28 février 2023
Cour d'appel de Rouen
RG n° 22/00323

1ère ch. civile

Texte de la décision

N° RG 22/00323 - N° Portalis DBV2-V-B7G-I7VJ





COUR D'APPEL DE ROUEN



1ERE CHAMBRE CIVILE



ORDONNANCE DU 28 FEVRIER 2023









DÉCISION DÉFÉRÉE :



19/04384

Tribunal judiciaire de Rouen du 7 janvier 2022





DEMANDEUR A L'INCIDENT :



Monsieur [N] [B]

né le [Date naissance 1] 1977 à [Localité 12] (Algérie)

[Adresse 2]

[Localité 8]



représenté et assisté par Me Jérôme DEREUX de la SELARL CARNO AVOCATS, avocat au barreau de Rouen plaidant par Me GODARD







DEFENDEURS A L'INCIDENT :



AGENT JUDICIAIRE DE L'ETAT

[Adresse 9]

[Localité 6]



représentée par Me Vincent MOSQUET de la SELARL LEXAVOUE NORMANDIE, avocat au barreau de Rouen





CAISSE PRIMAIRE D'ASSURANCE MALADIE DE [Localité 7] [Localité 11] [Localité 10] SEINE-MARITIME

[Adresse 3]

[Localité 7]



représentée et assistée par Me Vincent BOURDON, avocat au barreau de Rouen





Association PRO BTP

Siren 394 164 966

[Adresse 4]

[Localité 5]



non constituée bien que régulièrement assignée par acte d'huissier de justice remis le 23 mars 2022 à personne habilitée.





* * * * *



Mme Edwige WITTRANT, présidente de la mise en état à la 1ère chambre civile, assistée de Mme Catherine CHEVALIER, greffier,



Après avoir entendu les parties en leurs observations lors de l'audience publique du 17 janvier 2023, l'affaire a été mise en délibéré, pour décision rendue ce jour, signée par Mme Wittrant, présidente et Mme Develet, greffier présent lors de la mise à disposition.





* * * * *



* * *



Par jugement du 7 janvier 2022, le tribunal judiciaire a, dans le cadre de la liquidation des préjudices nés des conséquences de l'accident de circulation subi par M. [N] [B], fixé la créance de la Cpam de Seine-Maritime et de l'association Pro Btp, condamné l'agent judiciaire de l'Etat à payer différentes indemnités à la victime avec intérêts au taux légal, capitalisés, condamné l'agent judiciaire de l'Etat au paiement d'une indemnité au titre des frais irrépétibles et aux dépens.

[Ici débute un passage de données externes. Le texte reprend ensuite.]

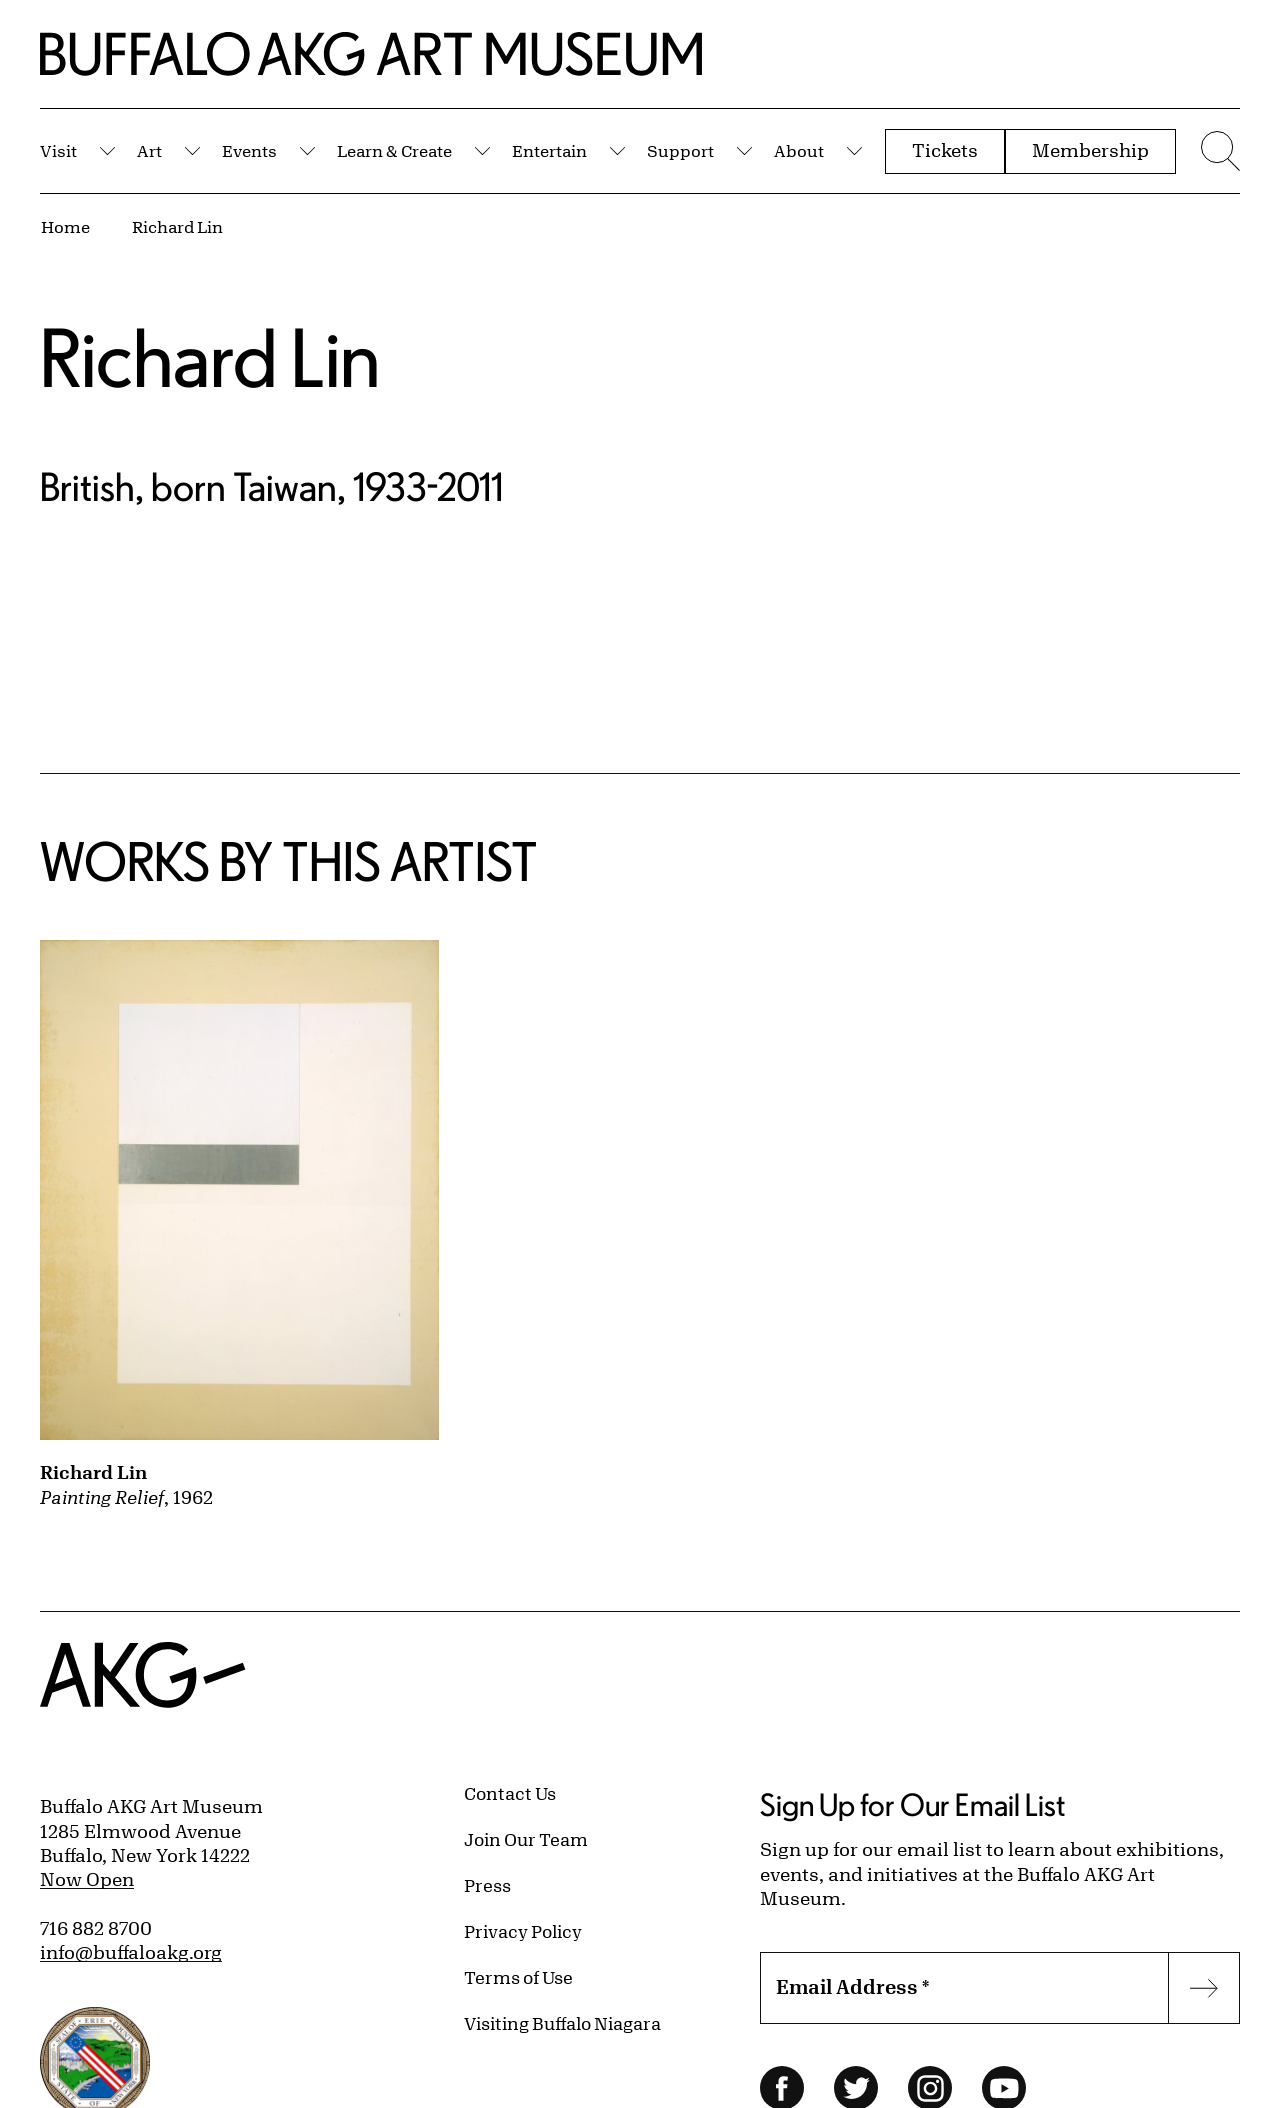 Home (65, 226)
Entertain (549, 150)
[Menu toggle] (1218, 151)
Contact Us (510, 1793)
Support (680, 150)
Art (149, 150)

Par déclaration reçue le 26 janvier 2022, M. [N] [B] a formé appel de la décision et a notifié ses premières conclusions au fond le 15 avril 2022.



La Caisse primaire d'assurance maladie de [Localité 7] [Localité 11] [Localité 10] Seine-Maritime a conclu dès le 17 juin 2022, l'agent judiciaire de l'Etat dès le 13 juillet 2022.



Malgré signification de la déclaration d'appel le 23 mars 2022, des conclusions de l'appelant le 25 avril 2022, à personne habilitée, l'association Pro Btp ne s'est pas constituée intimée.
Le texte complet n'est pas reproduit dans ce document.